- Episode no.: Season 3 Episode 3
- Directed by: Trey Parker
- Written by: Trey Parker
- Production code: 303
- Original air date: April 21, 1999

Episode chronology
| ← Previous "Spontaneous Combustion" | Next → "Jakovasaurs" |
- South Park season 3

= Succubus (South Park) =

"Succubus" is the third episode of the third season of the American animated television series South Park, and the 34th episode of the series overall. It originally aired on Comedy Central in the United States on April 21, 1999.

==Plot==
Cartman must go to the local eye doctor, whom he hates because the doctor always makes fun of his obesity by referring to him as "Piggy". Cartman is told that he has bad vision and has his eyes dilated; he is later given a pair of thick-rimmed glasses which are then stapled to his head so that he cannot take them off. Later, he and the other boys discover that Chef has quit his job at South Park Elementary and has been replaced by Mr. Derp, a cliché cartoon character who tries (and fails) to win them over with his poor slapstick comedy gags.

They then find out that Chef has a new girlfriend, Veronica (voiced by Michael Ann Young), who has caused his life to change from that of a free-spirited, soul-singing cafeteria chef to that of a bland office worker.

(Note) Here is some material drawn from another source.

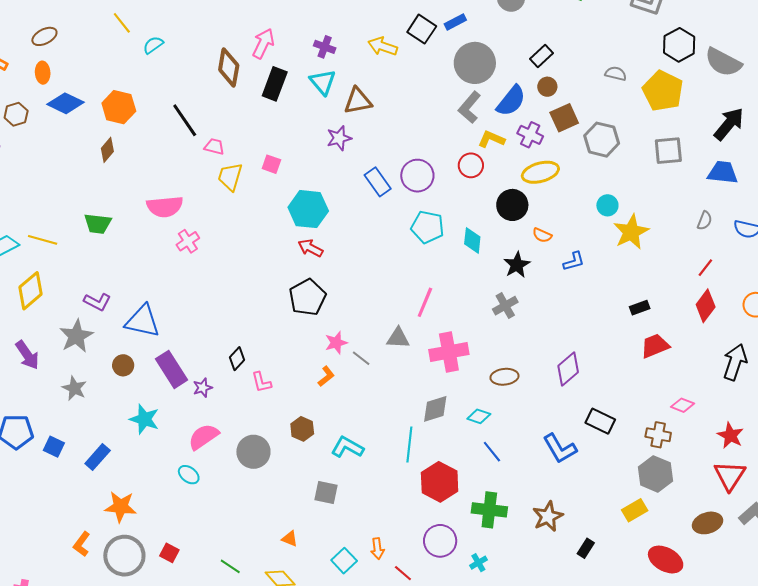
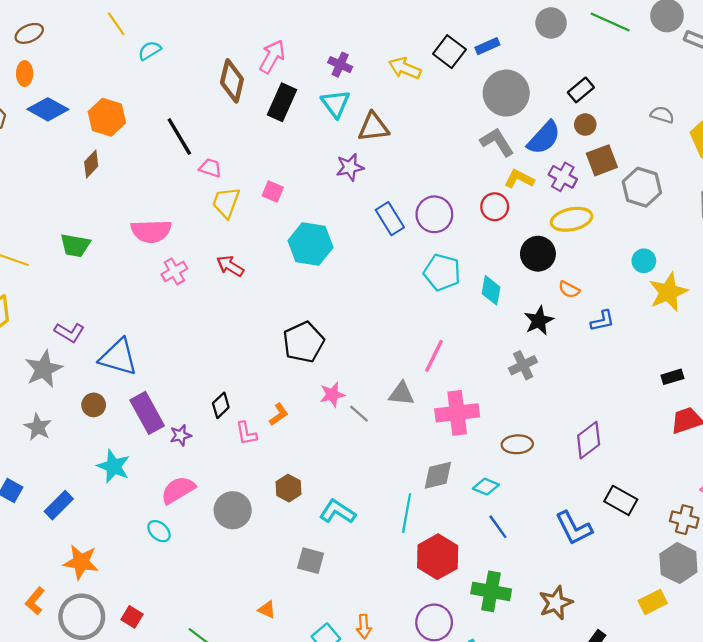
gray L-shape: (469, 107) -> (497, 142), turned 104
red arrow: (311, 248) -> (230, 266), moved
orange L-shape: (326, 376) -> (279, 414), moved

She is also extremely fond of singing the love theme from The Poseidon Adventure, "The Morning After", at inappropriate times. The boys believe that she is trying to steal Chef away from them and are dismayed when they discover that the two are planning to get married.

Not wanting Chef to go too, the boys seek advice from Mr. Garrison, who suggests that Veronica is a succubus, a demoness sent from Hell to prey on and suck the life out of men. The boys try to warn Chef, but instead are forced to spend the evening with Chef's parents, who are obsessed with the Loch Ness Monster. The boys end up listening to a bunch of stories about it chasing Chef's parents and persuading them to give it about "tree-fiddy" ($3.50).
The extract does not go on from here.